All credit to the company, though. Following a swift E-mail, they sent out a customer services manager who assessed the damage and agreed to pay £245 for a replacement wheel. The firm claims it is now altering its carwash set-up to prevent further incidents, but to be on the safe side I’ll be sticking to a bucket and sponge from now on!

The final decision I had to make was what went under the bonnet.

The 2.0-litre T-FSI petrol unit – which is shared with the VW Golf GTI and Audi TT – was tempting, but with a 160-mile daily commute, fuel economy is an important factor, so I’ve gone for the 168bhp TDI diesel.

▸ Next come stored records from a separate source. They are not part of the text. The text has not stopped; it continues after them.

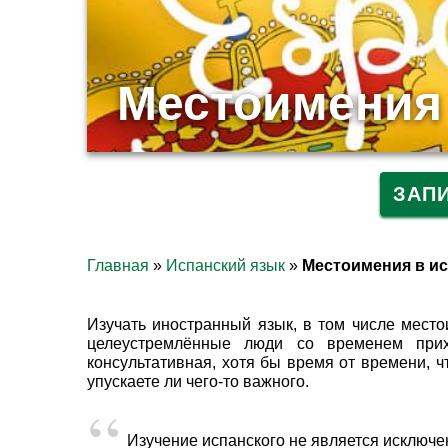
Местоимения 
ЗАП
Главная
»
Испанский язык
»
Местоимения в и
Изучать иностранный язык, в том числе мест
целеустремлённые люди со временем прих
консультативная, хотя бы время от времени, 
упускаете ли чего-то важного.
Изучение испанского не является исключе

We’ve already sampled this high-output version of the VW Group 2.0-litre oil-burner in the Passat and Skoda Octavia vRS, but haven’t been very impressed with its rather sudden power delivery and coarse engine note. It’s certainly better in the lighter Leon, although refinement is still in short supply, particularly at start-up. Its highly tuned nature means that driving in traffic can be a chore while you wait for the turbo to spin up, and a short first gear doesn’t help matters.

Things are much better on motorways and A-roads, where you can use the 350Nm of torque for effortless cruising.

Other downsides? The ride is firm – as you would expect from a performance hatch – but it’s also quite crashy on country lanes and is unpleasant for passengers. The boot isn’t overly generous, either, and annoyingly the hatch always requires two shoves to get it closed properly – our long-term Golf GTI was the same.

These gripes aside, the Leon has proved an excellent companion, covering more than 1,000 miles in a week over Christmas. Most of that was in patchy fog, when the stand-out yellow paint didn’t seem such a silly idea after all.